California’s lawmaking session ends with break for newspapers, protester tossing blood on senators
California newspapers will have a one-year reprieve from a sweeping new labor bill that would have required them to reclassify delivery drivers as regular employees, after a vote early Saturday in the final hours of the legislative session in Sacramento.
A bipartisan vote of 62-4 approved a so-called “carve-out measure” that would give newspapers until the end of the end of 2020 to comply with Assembly Bill 5, a broad measure passed Wednesday that makes it more difficult for businesses to classify workers as independent contractors.
Gov. Gavin Newsom is expected to sign both AB 5 and AB 170, the bill giving newspapers the extra year to comply.
State Sen. Mike McGuire, D-Healdsburg, who voted for both bills, said in an interview Saturday that AB 170, “strikes a balance by protecting California workers and advancing a fair compromise for Golden State newspapers.”
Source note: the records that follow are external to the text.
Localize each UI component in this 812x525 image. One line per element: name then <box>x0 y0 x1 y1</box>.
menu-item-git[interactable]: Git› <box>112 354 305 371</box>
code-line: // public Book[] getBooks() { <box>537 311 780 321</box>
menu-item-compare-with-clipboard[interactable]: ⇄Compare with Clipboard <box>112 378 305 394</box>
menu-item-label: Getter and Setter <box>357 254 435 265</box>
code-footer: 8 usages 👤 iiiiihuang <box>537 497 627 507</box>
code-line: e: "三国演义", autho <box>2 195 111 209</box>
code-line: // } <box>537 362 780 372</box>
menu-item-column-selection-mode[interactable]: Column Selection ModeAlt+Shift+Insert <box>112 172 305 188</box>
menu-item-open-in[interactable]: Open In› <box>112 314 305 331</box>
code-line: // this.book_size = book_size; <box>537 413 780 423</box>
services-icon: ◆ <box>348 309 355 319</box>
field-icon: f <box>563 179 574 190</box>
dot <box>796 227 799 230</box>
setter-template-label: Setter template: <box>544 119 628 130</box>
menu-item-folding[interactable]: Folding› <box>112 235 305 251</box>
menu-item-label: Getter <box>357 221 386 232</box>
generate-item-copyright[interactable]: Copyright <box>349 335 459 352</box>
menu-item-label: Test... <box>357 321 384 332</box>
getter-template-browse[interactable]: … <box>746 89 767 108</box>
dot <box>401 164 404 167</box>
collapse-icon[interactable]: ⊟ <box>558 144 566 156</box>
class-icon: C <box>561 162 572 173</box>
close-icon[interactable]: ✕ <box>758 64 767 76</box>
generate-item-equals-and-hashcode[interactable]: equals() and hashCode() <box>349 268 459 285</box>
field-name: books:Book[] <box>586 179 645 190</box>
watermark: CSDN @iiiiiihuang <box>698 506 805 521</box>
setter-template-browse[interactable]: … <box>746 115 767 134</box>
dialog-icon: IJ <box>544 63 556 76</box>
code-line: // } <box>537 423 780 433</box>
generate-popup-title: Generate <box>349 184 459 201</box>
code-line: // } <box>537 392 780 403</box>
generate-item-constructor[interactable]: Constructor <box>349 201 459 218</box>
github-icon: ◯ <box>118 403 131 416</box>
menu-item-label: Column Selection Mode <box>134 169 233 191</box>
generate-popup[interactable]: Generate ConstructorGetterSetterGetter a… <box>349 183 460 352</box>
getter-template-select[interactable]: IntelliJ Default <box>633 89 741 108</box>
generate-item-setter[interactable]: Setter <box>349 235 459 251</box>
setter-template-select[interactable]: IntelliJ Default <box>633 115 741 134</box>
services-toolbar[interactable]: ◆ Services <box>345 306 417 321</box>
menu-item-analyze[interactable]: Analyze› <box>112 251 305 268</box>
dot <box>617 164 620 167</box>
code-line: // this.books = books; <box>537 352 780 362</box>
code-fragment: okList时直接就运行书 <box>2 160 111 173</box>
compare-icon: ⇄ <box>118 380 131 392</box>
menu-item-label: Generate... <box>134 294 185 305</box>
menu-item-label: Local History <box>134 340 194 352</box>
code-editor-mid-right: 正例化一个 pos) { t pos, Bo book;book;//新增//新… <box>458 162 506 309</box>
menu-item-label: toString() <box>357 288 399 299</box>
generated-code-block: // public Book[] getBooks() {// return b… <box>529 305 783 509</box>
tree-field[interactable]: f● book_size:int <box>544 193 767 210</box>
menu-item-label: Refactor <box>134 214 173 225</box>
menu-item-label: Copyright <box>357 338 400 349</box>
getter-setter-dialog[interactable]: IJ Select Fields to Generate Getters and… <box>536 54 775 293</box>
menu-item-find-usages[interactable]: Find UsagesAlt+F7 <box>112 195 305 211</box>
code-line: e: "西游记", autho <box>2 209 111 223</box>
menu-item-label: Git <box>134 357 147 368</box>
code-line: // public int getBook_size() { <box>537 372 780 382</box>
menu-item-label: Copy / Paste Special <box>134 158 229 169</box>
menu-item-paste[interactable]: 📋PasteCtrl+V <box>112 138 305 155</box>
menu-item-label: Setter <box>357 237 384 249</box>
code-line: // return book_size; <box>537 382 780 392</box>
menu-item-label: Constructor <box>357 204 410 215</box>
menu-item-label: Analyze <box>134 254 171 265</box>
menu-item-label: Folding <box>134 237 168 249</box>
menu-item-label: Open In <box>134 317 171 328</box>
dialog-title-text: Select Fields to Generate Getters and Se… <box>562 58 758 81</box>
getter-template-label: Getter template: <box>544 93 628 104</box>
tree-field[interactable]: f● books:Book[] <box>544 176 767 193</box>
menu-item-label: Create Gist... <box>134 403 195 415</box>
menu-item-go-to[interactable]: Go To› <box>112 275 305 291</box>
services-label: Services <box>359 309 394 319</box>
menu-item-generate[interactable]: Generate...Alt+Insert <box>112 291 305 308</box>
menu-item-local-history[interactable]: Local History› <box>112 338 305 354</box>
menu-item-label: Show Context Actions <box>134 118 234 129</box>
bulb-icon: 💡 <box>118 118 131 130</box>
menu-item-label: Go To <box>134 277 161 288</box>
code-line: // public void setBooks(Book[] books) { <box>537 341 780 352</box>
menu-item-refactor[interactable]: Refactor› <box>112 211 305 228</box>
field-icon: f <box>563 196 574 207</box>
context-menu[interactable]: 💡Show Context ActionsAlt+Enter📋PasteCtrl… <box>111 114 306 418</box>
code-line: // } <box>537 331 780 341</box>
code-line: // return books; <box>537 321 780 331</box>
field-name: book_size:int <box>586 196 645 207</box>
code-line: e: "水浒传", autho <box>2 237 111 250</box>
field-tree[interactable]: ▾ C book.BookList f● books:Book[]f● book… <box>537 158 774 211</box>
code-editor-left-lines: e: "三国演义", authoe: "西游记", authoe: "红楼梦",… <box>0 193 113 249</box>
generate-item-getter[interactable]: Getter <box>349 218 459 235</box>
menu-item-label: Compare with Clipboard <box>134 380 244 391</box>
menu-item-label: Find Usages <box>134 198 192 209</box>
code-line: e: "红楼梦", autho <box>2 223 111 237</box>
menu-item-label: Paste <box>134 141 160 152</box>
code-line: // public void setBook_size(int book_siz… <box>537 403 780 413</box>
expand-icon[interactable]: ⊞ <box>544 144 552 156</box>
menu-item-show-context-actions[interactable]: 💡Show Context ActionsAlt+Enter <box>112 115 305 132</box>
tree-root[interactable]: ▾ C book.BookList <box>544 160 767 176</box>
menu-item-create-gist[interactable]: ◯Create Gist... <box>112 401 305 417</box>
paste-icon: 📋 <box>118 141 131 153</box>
The bill, he said, was drafted along with AB 5, a labor-backed measure largely aimed at forcing Uber and Lyft to treat drivers as employees rather than independent contractors, who are not guaranteed benefits such as compensation for workplace injuries.
California newspaper publishers lobbied hard for an exemption, citing declining revenues and the possibility that smaller minority newspapers could be put out of business by the added expense.
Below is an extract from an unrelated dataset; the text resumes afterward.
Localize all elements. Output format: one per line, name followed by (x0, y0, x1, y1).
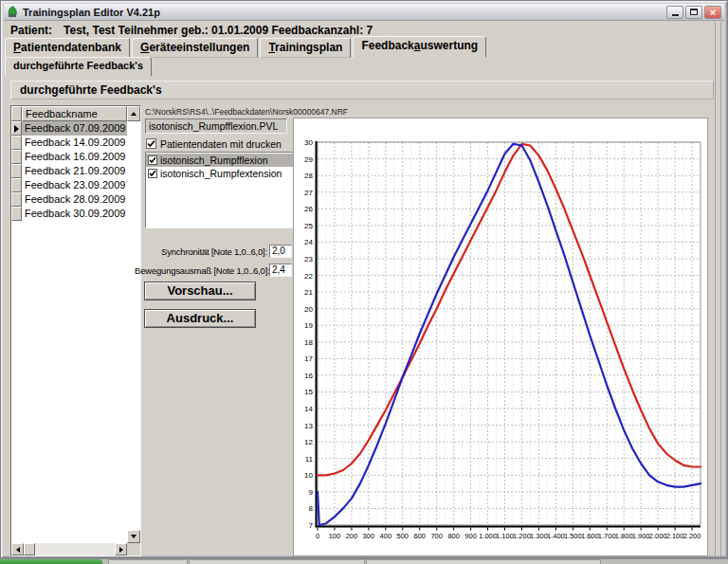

McGuire said the carve-out measure gives publishers a year to “develop a game plan” for the requirements of AB 5.
Steve Falk, chief executive officer of Sonoma Media Investments, which owns The Press Democrat, noted that AB 170 had “very strong support in both houses, including all of our North Bay elected leaders.”
“Implementation of an employee delivery system will take months of thoughtful planning in order to minimize the impact which could mean higher prices, reduced home delivery and more dependence on digital readership,” he said.
Calling himself “a diehard newspaper reader,” McGuire said papers “are one the of the key foundations of our democracy.”
Saturday’s vote in the Assembly came after Assemblywoman Lorena Gonzalez, D-San Diego, who authored both bills, made an emotional plea against the newspaper carve-out and voted against it. She also said she was not urging her colleagues to reject it.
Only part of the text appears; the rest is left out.